Mayor John A. McNally will sponsor legislation to have city council at its Monday meeting adopt a redistricting map of the city’s seven wards proposed by the Mahoning County Board of Elections.

There may be a few tweaks to the map when council meets at 5 p.m. Wednesday with board Director Joyce Kale-Pesta to discuss it, McNally said. But the map, given July 8 by the board to city officials, “takes care of the most important point of mostly equalizing the population in the seven wards,” he said.

Council, on summer recess, has scheduled a special meeting at noon Monday with McNally’s redistricting legislation to be on the agenda.

“From what I’ve heard, [the map] is nothing that can’t be worked out between council and the board of elections,” McNally said.

The city is supposed to redistrict after every decennial census but hasn’t done so for more than 30 years.

A new map would be in place for the 2015 council races and would take effect after that year’s election.

The population in the wards currently range from 7,227 to 12,130, using 2010 census numbers.

The board of elections’ proposal has ward populations ranging from 9,146 to 9,334 but doesn’t include 2,071 prisoners at the Northeast Ohio Correctional Center, a private prison on the East Side in which about 75 percent of its population are illegal immigrants convicted of federal felonies.

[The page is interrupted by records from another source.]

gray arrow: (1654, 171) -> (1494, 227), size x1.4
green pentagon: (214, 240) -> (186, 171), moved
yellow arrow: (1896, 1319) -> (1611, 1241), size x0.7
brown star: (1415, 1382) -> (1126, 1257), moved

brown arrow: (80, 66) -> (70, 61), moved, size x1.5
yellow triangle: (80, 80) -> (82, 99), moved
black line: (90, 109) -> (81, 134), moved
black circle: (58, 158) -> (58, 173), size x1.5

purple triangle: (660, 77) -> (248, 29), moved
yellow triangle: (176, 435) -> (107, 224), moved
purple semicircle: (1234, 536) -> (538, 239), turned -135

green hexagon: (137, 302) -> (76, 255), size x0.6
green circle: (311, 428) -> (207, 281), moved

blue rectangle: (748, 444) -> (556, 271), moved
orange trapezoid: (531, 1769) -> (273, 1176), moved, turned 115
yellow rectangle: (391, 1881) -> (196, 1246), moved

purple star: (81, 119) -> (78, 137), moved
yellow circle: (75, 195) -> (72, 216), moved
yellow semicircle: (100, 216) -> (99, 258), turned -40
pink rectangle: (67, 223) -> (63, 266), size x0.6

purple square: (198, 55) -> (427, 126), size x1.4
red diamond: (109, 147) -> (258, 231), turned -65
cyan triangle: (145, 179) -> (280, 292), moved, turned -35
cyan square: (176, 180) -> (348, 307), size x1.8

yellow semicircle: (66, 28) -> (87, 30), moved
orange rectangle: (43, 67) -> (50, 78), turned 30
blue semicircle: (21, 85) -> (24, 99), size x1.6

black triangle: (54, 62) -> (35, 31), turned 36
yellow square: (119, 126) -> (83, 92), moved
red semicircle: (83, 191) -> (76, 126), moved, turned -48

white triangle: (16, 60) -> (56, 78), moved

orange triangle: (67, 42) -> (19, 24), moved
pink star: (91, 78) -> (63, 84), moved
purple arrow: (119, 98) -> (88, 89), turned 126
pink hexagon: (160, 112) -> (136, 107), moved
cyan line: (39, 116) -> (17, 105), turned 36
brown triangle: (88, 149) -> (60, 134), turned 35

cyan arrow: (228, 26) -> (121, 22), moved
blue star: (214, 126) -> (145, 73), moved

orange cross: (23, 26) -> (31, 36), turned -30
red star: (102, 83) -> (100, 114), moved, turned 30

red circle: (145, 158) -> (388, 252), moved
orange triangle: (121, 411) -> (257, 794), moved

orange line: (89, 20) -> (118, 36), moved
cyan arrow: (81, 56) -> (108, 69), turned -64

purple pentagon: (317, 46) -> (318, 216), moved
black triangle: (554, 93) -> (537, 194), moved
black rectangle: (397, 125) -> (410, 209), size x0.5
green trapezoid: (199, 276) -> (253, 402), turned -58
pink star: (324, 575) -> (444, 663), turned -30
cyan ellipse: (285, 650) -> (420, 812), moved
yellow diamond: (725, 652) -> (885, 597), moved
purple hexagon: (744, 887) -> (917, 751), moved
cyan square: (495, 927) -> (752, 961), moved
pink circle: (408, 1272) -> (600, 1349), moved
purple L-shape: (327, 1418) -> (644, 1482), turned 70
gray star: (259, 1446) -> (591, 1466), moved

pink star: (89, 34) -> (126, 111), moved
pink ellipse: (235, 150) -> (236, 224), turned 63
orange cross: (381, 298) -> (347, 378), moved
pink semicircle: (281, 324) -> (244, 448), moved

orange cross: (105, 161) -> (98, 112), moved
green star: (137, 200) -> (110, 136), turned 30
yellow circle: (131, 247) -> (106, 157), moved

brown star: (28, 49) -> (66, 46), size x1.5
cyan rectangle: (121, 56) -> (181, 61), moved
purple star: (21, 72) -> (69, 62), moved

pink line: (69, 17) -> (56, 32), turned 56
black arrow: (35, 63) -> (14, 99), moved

The board’s map includes 541 inmates at the Ohio State Penitentiary, also on the East Side, with nearly all of its inmates being maximum-security prisoners not from Youngstown, and the 438 prisoners at the Mahoning County jail downtown with a majority being city residents.

Although the counting of prisoners has been a controversial issue among council members, it is less of a concern for council members now.

Councilwoman Janet Tarpley, D-6th, said redistricting is ultimately the decision of council and she is not concerned about McNally’s legislation. However, she said the board map is “fair. I don’t have any problems with it. Hopefully everyone on council can agree to this. We’ll try to come to an agreement on prisoners.”

Councilman T.J. Rodgers, D-2nd, whose ward would get the federal prisoners, said, “The prisoners are something to think about. I don’t have any major objections to [not counting them]. But I don’t want to say for sure now whether I’d support it or not.”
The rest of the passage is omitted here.